By: John EllisWed Dec 19, 2007 at 12:37 AM
And you thought the CEO scandals were behind us! Faced with a crisis, what do these whiners do? They lie!

Just two years ago, he was the master of all he surveyed. He chaired the board meetings. He was paid in the millions. He graced the covers of magazines. He was smart, he had vision, he was tough as nails. He was a leader of the global business revolution. He was the CEO.

Now he sits alone in his office. His assistant holds all of his calls. CNBC is on television, and the news is not good. The press has turned ugly. The ingrates on the board have asked him to move up the next scheduled meeting. Regulators see him as a potential target. Politicians look at him as an issue. Investors assume that everything he says is self-serving nonsense. And the poor bastard is paralyzed. He can't believe it. He asks himself, "How can this be happening?"

The question is the answer. It's happening because it turns out that these Masters of the Universe, these magazine cover boys, have revealed themselves to be . . . simpering yuppie wimps.

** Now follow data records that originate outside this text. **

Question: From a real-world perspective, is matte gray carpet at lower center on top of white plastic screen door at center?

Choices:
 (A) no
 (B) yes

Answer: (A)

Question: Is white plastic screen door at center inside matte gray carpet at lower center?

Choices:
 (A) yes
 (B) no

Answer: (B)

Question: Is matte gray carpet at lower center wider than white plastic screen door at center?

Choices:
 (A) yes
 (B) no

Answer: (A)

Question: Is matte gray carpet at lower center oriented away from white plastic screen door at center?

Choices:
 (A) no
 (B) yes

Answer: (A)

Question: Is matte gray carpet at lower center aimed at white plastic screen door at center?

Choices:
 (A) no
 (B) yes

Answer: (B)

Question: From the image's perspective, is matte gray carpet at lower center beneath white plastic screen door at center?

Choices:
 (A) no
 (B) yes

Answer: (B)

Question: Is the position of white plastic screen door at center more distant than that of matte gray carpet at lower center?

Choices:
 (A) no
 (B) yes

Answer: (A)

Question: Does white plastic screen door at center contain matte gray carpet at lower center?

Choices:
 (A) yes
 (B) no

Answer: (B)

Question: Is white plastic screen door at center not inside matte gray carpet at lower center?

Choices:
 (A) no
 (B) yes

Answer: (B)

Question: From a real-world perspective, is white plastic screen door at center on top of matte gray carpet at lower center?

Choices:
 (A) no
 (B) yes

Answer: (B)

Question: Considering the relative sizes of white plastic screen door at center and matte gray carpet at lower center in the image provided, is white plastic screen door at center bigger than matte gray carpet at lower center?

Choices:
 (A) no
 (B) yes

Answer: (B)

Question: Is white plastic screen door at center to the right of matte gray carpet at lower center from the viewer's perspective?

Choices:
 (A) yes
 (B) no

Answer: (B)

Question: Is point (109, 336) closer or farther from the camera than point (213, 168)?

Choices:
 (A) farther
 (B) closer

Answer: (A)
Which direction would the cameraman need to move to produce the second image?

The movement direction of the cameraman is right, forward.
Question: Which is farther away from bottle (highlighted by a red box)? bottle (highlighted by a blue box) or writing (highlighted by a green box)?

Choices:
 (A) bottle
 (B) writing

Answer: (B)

If adversity is the test of character, then so far, today's CEOs are failing miserably. By turns disagreeable, petulant, and self-pitying, they have as a group failed their employees, their investors, and their customers. They border on the pathetic.

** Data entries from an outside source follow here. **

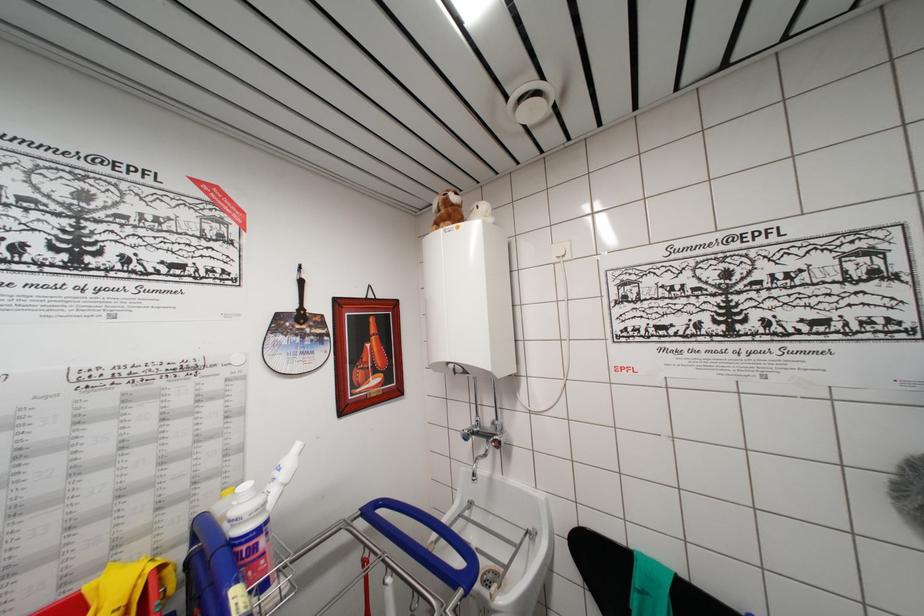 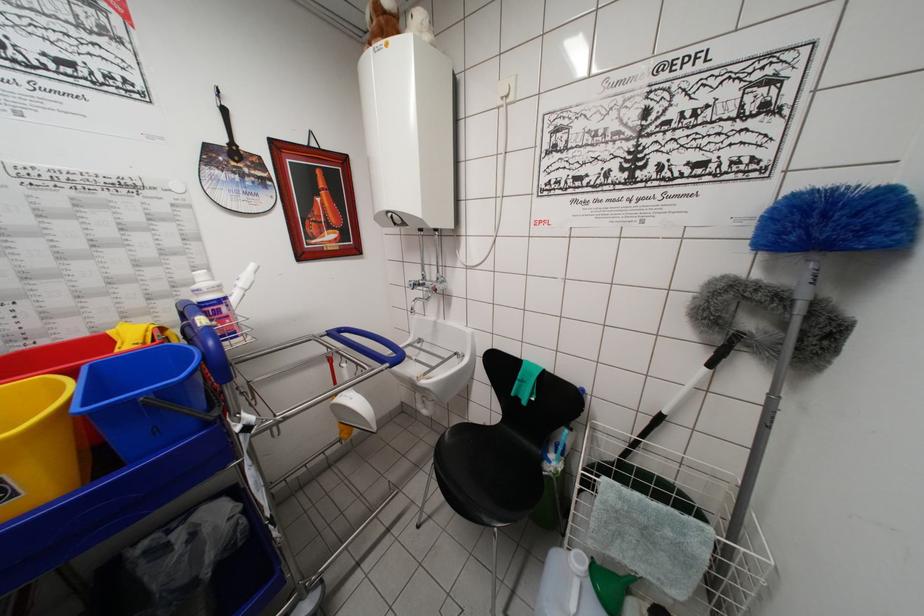 Question: Based on the continuous images, in which direction is the camera rotating? Reply with the corresponding letter.

Choices:
 (A) Left
 (B) Right
 (C) Up
 (D) Down

Answer: (D)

Here's what real business leaders do. They go out and rally the troops, plant the flag, and make a stand. They confront hostile audiences, and they deal with the press. They go after the short sellers. If the issue is confidence, they conduct themselves confidently. If the issue is trust, they make their company's business transparent. If the issue is character, they tell the truth. They do not shirk responsibility; they assume command.

Here's what leaders don't do. They don't blame underlings. They don't blame their predecessor. They don't complain about press coverage. They don't whine about Wall Street. They don't mindlessly cut research and development. They don't fire 4,000 people in the hope that it will bump up their company's stock for the weekend. They don't obfuscate, dissemble, or lie. They don't hide behind a retinue of handlers and lawyers and public-relations fools.

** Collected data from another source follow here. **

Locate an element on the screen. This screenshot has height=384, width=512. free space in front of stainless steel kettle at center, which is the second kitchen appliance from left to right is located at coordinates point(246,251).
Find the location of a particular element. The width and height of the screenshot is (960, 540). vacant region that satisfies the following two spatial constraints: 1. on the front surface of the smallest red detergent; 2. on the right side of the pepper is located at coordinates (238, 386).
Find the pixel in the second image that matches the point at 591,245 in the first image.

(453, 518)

In the realm of publicly owned companies, nothing so perfectly captures the fiber of today's whimpering CEOs than the stock-buyback announcement. Stock buybacks are step one in rebuilding confidence in a publicly traded company. After a dive in the company's stock price, the CEO announces that, while everyone else is selling that stock, his company is planning to repurchase as much of the stock as it can afford. He knows the value of the enterprise. He knows all the numbers. And he is willing to bet on it. Stock buybacks are insider trading at its best - they send a clear signal that management believes that the company's prospects are bright.

Except that today's CEOs aren't following through. They're saying that they'll do it, but the likelihood is that they probably won't. And everybody knows it! The people who run mutual funds and those who work at high-powered investment firms think that fewer than half of the announced company-buyback plans will actually occur. While many have been announced, probably 6 out of 10 are nothing more than public-relations gimmicks.

How about that? In the middle of an epidemic of corporate scandal, dishonesty, and malfeasance, the first response of a large number of current CEOs is to lie. What are these people thinking? It's public information. And it will make a great little story, the perfect box score: Here's what they said they were going to do, and here's what they actually did. (As it happens, the Wall Street Journal is keeping score.)

Another behavioral pattern of the new breed of wimp CEOs is the disappearing act. How many CEOs of major Wall Street investment firms have directly addressed the (politely phrased) issue of "investor confidence"? That would be one. Henry Paulson of Goldman Sachs spoke at the National Press Club in Washington and actually took questions after his speech. None of the others have said a word, except in carefully worded advertisements in the Wall Street Journal and the New York Times. They haven't been struck dumb. They're hiding.

When CEOs hide out together, another behavioral pattern of the new breed emerges. You might call it the "Wall Street whine." It goes something like this. Not so long ago, Wall Street demanded managed earnings (steady, predictable growth). No managed earnings, no rising stock price. Now Wall Street says that it doesn't want managed earnings, it wants the numbers unpolished. So CEOs deliver unpolished earnings, and Wall Street hammers the stock on slow or no quarterly growth. The wimpy CEO chorus bellows, "Not fair!" Poor lambs. The evil meanies went and changed the rules on you.